Purpose We sought to describe the association between serum chloride levels and mortality among unselected cardiac intensive care unit (CICU) patients. Materials and methods We retrospectively reviewed adult patients admitted to our CICU from 2007 to 2015. The association of dyschloremia and hospital mortality was assessed in a multiple variable model including additional confounders, and the association of dyschloremia and post-discharge mortality were assessed using Cox proportional-hazards analysis. Results 9,426 patients with a mean age of 67±15 years (37% females) were included.
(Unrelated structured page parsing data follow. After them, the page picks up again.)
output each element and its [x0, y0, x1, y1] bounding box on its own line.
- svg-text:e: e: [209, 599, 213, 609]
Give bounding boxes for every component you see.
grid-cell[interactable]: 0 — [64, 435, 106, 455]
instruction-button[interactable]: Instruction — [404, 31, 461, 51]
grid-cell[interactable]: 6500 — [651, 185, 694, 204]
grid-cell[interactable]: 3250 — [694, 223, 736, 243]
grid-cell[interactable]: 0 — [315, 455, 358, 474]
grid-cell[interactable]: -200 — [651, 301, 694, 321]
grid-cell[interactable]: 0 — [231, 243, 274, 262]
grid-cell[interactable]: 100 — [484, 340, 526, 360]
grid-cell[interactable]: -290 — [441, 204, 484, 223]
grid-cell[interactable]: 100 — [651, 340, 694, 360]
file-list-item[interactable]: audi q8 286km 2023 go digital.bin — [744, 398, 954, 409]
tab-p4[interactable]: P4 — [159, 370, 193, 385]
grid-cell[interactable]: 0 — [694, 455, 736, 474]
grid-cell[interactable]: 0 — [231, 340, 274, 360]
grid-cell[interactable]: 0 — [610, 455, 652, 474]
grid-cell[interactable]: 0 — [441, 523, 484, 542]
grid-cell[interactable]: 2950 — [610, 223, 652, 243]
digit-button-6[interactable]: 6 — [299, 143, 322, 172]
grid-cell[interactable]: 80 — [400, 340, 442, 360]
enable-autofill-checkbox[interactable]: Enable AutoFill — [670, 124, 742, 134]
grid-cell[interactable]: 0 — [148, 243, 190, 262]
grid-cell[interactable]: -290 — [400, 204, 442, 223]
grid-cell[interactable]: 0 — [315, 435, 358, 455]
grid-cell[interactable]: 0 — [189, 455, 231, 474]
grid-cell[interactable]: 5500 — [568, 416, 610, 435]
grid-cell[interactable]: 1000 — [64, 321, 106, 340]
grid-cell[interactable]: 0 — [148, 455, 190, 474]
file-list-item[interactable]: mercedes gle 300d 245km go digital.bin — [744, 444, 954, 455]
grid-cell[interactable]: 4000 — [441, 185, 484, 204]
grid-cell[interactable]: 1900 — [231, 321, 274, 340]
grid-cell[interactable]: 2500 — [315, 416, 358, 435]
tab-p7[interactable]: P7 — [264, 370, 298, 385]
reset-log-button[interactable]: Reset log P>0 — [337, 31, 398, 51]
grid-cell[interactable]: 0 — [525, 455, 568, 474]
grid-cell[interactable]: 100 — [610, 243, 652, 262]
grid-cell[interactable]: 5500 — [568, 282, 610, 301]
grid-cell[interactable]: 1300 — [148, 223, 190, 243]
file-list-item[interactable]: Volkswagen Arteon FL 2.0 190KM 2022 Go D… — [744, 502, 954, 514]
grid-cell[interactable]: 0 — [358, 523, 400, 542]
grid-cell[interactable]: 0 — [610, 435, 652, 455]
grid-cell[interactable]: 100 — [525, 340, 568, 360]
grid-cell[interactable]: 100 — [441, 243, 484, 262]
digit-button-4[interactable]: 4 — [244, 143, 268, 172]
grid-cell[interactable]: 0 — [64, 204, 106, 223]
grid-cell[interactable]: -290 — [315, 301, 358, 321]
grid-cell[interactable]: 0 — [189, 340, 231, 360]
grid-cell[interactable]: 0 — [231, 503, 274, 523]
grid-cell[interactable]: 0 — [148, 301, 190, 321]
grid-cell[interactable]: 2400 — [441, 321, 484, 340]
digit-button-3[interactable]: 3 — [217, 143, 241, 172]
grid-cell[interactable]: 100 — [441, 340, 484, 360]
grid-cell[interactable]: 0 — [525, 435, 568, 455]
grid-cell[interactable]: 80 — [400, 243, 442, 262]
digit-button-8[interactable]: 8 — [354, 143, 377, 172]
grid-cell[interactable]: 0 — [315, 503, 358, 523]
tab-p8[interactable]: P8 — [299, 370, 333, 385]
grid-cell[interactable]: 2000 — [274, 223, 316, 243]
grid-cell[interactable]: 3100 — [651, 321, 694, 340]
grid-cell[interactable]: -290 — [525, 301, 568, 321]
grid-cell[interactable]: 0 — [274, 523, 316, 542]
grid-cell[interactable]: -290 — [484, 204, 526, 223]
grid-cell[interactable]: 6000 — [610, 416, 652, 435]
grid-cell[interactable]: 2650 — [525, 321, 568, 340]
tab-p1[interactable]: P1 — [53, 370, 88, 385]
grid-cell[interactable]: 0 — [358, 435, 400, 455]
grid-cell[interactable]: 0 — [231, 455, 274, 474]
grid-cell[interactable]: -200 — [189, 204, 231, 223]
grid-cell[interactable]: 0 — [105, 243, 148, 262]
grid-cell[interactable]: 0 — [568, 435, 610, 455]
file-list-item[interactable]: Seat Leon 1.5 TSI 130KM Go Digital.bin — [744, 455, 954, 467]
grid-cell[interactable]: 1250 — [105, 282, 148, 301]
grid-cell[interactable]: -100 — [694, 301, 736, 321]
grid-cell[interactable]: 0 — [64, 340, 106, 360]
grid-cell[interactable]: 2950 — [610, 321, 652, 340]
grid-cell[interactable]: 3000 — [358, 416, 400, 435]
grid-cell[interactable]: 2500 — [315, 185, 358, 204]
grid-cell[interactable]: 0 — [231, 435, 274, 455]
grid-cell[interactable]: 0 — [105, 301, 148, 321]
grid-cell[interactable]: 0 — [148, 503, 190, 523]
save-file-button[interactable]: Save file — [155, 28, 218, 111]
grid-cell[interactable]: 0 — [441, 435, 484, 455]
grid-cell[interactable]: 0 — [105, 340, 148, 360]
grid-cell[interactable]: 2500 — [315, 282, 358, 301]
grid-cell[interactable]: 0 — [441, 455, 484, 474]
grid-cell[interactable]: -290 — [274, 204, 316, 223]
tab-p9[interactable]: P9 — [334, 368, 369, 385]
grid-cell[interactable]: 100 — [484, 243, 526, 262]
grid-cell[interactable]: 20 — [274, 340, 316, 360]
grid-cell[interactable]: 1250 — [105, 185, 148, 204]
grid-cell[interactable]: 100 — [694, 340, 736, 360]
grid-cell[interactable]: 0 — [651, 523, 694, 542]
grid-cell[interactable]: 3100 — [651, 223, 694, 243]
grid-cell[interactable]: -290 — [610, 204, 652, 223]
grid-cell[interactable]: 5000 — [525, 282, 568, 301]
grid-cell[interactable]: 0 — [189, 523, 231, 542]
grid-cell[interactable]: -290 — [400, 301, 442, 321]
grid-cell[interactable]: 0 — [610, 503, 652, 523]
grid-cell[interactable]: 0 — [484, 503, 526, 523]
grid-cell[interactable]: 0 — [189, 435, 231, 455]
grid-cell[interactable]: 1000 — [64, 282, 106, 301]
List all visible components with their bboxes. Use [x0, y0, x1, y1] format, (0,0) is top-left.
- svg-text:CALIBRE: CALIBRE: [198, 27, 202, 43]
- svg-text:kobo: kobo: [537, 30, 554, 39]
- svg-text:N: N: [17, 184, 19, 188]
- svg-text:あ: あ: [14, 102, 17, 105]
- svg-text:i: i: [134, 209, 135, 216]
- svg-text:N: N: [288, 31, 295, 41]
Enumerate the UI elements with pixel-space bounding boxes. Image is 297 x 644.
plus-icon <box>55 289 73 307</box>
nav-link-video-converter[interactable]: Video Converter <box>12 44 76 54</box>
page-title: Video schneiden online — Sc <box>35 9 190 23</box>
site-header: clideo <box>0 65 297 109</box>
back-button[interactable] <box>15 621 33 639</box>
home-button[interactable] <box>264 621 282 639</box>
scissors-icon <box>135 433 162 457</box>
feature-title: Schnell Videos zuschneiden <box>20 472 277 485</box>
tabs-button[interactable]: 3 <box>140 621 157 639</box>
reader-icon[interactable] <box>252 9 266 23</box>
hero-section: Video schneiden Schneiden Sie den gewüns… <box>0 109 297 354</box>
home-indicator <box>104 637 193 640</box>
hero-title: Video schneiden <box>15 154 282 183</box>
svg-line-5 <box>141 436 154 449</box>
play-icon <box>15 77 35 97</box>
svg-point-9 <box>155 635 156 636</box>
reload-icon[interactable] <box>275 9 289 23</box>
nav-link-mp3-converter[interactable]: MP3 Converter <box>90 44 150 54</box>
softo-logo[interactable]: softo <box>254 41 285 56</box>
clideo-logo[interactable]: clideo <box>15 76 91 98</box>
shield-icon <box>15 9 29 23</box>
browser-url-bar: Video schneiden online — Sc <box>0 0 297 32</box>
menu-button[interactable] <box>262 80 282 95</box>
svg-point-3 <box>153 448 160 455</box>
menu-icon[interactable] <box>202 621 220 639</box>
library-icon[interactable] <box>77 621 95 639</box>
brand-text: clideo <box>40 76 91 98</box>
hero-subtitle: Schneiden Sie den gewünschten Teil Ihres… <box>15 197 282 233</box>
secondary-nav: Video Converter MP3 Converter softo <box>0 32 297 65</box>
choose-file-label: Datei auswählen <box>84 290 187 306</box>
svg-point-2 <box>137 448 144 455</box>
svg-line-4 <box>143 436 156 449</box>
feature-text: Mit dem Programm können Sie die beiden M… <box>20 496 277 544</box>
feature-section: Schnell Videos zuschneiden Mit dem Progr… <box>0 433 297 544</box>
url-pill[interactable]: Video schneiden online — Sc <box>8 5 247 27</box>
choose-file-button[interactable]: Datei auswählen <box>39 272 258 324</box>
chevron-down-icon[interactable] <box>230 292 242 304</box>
Admission hypochloremia was present in 1,384 (15%) patients, and hyperchloremia was present in 1,606 (17%) patients. There was a U-shaped relationship between admission chloride and unadjusted hospital mortality, with increased hospital mortality among patients with hypochloremia (unadjusted OR 3.0, 95% CI 2.5–3.6, p<0.001) or hyperchloremia (unadjusted OR 1.9, 95% CI 1.6–2.3, p<0.001). After multivariate adjustment, hypochloremia remained associated with higher hospital mortality (adjusted OR 2.1, 95% CI 1.6–2.9, p <0.001). Post-discharge mortality among hospital survivors was higher among patients with admission hypochloremia (adjusted HR 1.3, 95% CI 1.1–1.6; p<0.001). Conclusion Abnormal serum chloride on admission to the CICU is associated with increased short- and long-term mortality, with hypochloremia being a strong independent predictor.